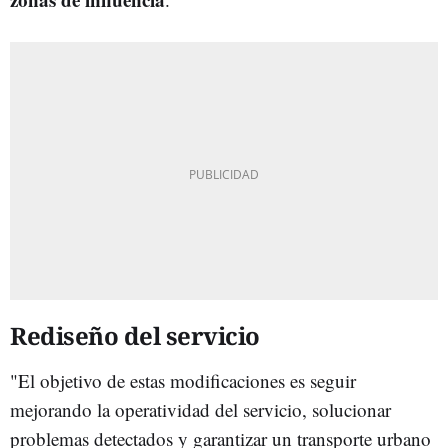
Rediseño del servicio
"El objetivo de estas modificaciones es seguir
mejorando la operatividad del servicio, solucionar
problemas detectados y garantizar un transporte urbano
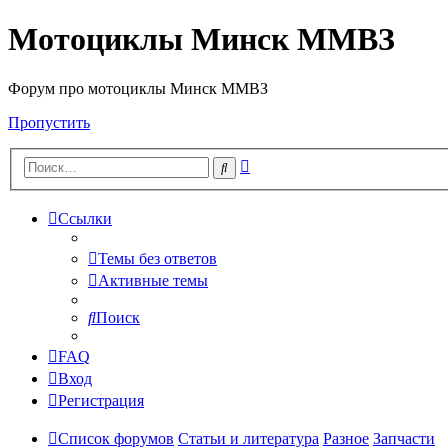
Мотоциклы Минск ММВЗ
Форум про мотоциклы Минск ММВЗ
Пропустить
Расширенный
Поиск
поиск
Ссылки
Темы без ответов
Активные темы
Поиск
FAQ
Вход
Регистрация
Список форумов
Статьи и литература
Разное
Запчасти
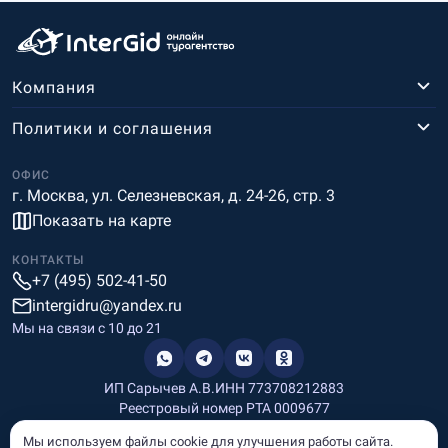
Компания
Политики и соглашения
ОФИС
г. Москва, ул. Селезневская, д. 24-26, стр. 3
Показать на карте
КОНТАКТЫ
+7 (495) 502-41-50
intergidru@yandex.ru
Мы на связи c 10 до 21
ИП Сарычев А.В.
ИНН 773708212883
Реестровый номер РТА 0009677
Разработка и дизайн
Мы используем файлы cookie для улучшения работы сайта.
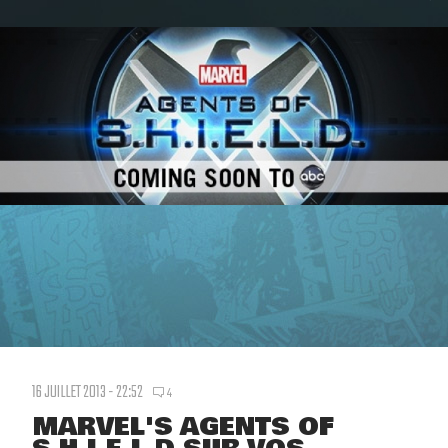
16 JUILLET 2013 - 22:52
4
MARVEL'S AGENTS OF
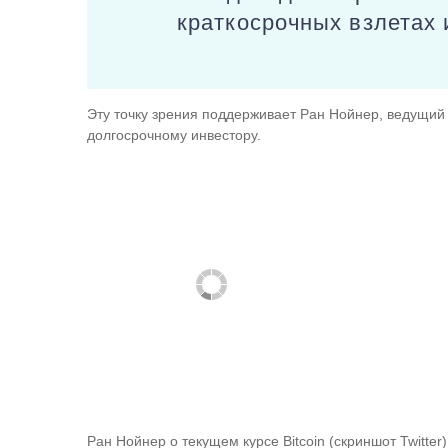
краткосрочных взлетах 
Эту точку зрения поддерживает Ран Нойнер, ведущий 
долгосрочному инвестору.
Ран Нойнер о текущем курсе Bitcoin (скриншот Twitter)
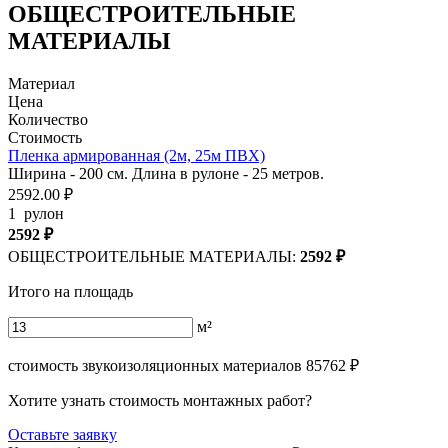
ОБЩЕСТРОИТЕЛЬНЫЕ
МАТЕРИАЛЫ
Материал
Цена
Количество
Стоимость
Пленка армированная (2м, 25м ПВХ)
Ширина - 200 см. Длина в рулоне - 25 метров.
2592.00 ₽
1
рулон
2592
₽
ОБЩЕСТРОИТЕЛЬНЫЕ МАТЕРИАЛЫ:
2592
₽
Итого на площадь
м²
стоимость звукоизоляционных материалов
85762
₽
Хотите узнать стоимость монтажных работ?
Оставьте заявку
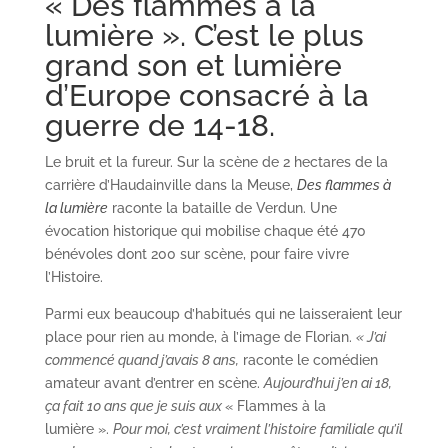
« Des flammes à la
lumière ». C’est le plus
grand son et lumière
d’Europe consacré à la
guerre de 14-18.
Le bruit et la fureur. Sur la scène de 2 hectares de la
carrière d’Haudainville dans la Meuse,
Des flammes à
la lumière
raconte la bataille de Verdun. Une
évocation historique qui mobilise chaque été 470
bénévoles dont 200 sur scène, pour faire vivre
l’Histoire.
Parmi eux beaucoup d’habitués qui ne laisseraient leur
place pour rien au monde, à l’image de Florian.
« J’ai
commencé quand j’avais 8 ans,
raconte le comédien
amateur avant d’entrer en scène.
Aujourd’hui j’en ai 18,
ça fait 10 ans que je suis aux
« Flammes à la
lumière ».
Pour moi, c’est vraiment l’histoire familiale qu’il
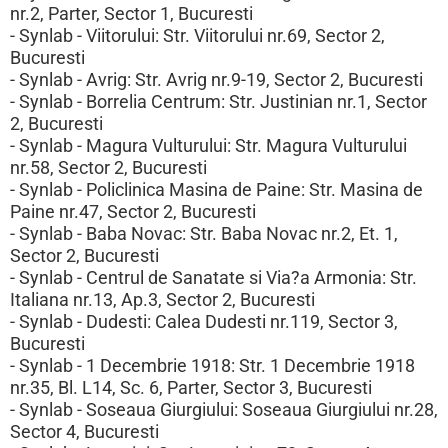
nr.2, Parter, Sector 1, Bucuresti
- Synlab - Viitorului: Str. Viitorului nr.69, Sector 2,
Bucuresti
- Synlab - Avrig: Str. Avrig nr.9-19, Sector 2, Bucuresti
- Synlab - Borrelia Centrum: Str. Justinian nr.1, Sector
2, Bucuresti
- Synlab - Magura Vulturului: Str. Magura Vulturului
nr.58, Sector 2, Bucuresti
- Synlab - Policlinica Masina de Paine: Str. Masina de
Paine nr.47, Sector 2, Bucuresti
- Synlab - Baba Novac: Str. Baba Novac nr.2, Et. 1,
Sector 2, Bucuresti
- Synlab - Centrul de Sanatate si Via?a Armonia: Str.
Italiana nr.13, Ap.3, Sector 2, Bucuresti
- Synlab - Dudesti: Calea Dudesti nr.119, Sector 3,
Bucuresti
- Synlab - 1 Decembrie 1918: Str. 1 Decembrie 1918
nr.35, Bl. L14, Sc. 6, Parter, Sector 3, Bucuresti
- Synlab - Soseaua Giurgiului: Soseaua Giurgiului nr.28,
Sector 4, Bucuresti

* _REQUIRED ACTION_
Give the records again exactly, minus the pictures.

* _FINISHED TASK_
Rediseño del servicio
"El objetivo de estas modificaciones es seguir
mejorando la operatividad del servicio, solucionar
problemas detectados y garantizar un transporte urbano
Мотоциклы Минск ММВЗ
Форум про мотоциклы Минск ММВЗ
Пропустить
Расширенный
Поиск
поиск
Ссылки
Темы без ответов
Активные темы
Поиск
FAQ
Вход
Регистрация
Список форумов
Статьи и литература
Разное
Запчасти
Компания
Политики и соглашения
ОФИС
г. Москва, ул. Селезневская, д. 24-26, стр. 3
Показать на карте
КОНТАКТЫ
+7 (495) 502-41-50
intergidru@yandex.ru
Мы на связи c 10 до 21
ИП Сарычев А.В.
ИНН 773708212883
Реестровый номер РТА 0009677
Разработка и дизайн
Мы используем файлы cookie для улучшения работы сайта.
16 JUILLET 2013 - 22:52
4
MARVEL'S AGENTS OF
краткосрочных взлетах 
Эту точку зрения поддерживает Ран Нойнер, ведущий 
долгосрочному инвестору.
Ран Нойнер о текущем курсе Bitcoin (скриншот Twitter)
ОБЩЕСТРОИТЕЛЬНЫЕ
МАТЕРИАЛЫ
Материал
Цена
Количество
Стоимость
Пленка армированная (2м, 25м ПВХ)
Ширина - 200 см. Длина в рулоне - 25 метров.
2592.00 ₽
1
рулон
2592
₽
ОБЩЕСТРОИТЕЛЬНЫЕ МАТЕРИАЛЫ:
2592
₽
Итого на площадь
м²
стоимость звукоизоляционных материалов
85762
₽
Хотите узнать стоимость монтажных работ?
Оставьте заявку
« Des flammes à la
lumière ». C’est le plus
grand son et lumière
d’Europe consacré à la
guerre de 14-18.
Le bruit et la fureur. Sur la scène de 2 hectares de la
carrière d’Haudainville dans la Meuse,
Des flammes à
la lumière
raconte la bataille de Verdun. Une
évocation historique qui mobilise chaque été 470
bénévoles dont 200 sur scène, pour faire vivre
l’Histoire.
Parmi eux beaucoup d’habitués qui ne laisseraient leur
place pour rien au monde, à l’image de Florian.
« J’ai
commencé quand j’avais 8 ans,
raconte le comédien
amateur avant d’entrer en scène.
Aujourd’hui j’en ai 18,
ça fait 10 ans que je suis aux
« Flammes à la
lumière ».
Pour moi, c’est vraiment l’histoire familiale qu’il
nr.2, Parter, Sector 1, Bucuresti
- Synlab - Viitorului: Str. Viitorului nr.69, Sector 2,
Bucuresti
- Synlab - Avrig: Str. Avrig nr.9-19, Sector 2, Bucuresti
- Synlab - Borrelia Centrum: Str. Justinian nr.1, Sector
2, Bucuresti
- Synlab - Magura Vulturului: Str. Magura Vulturului
nr.58, Sector 2, Bucuresti
- Synlab - Policlinica Masina de Paine: Str. Masina de
Paine nr.47, Sector 2, Bucuresti
- Synlab - Baba Novac: Str. Baba Novac nr.2, Et. 1,
Sector 2, Bucuresti
- Synlab - Centrul de Sanatate si Via?a Armonia: Str.
Italiana nr.13, Ap.3, Sector 2, Bucuresti
- Synlab - Dudesti: Calea Dudesti nr.119, Sector 3,
Bucuresti
- Synlab - 1 Decembrie 1918: Str. 1 Decembrie 1918
nr.35, Bl. L14, Sc. 6, Parter, Sector 3, Bucuresti
- Synlab - Soseaua Giurgiului: Soseaua Giurgiului nr.28,
Sector 4, Bucuresti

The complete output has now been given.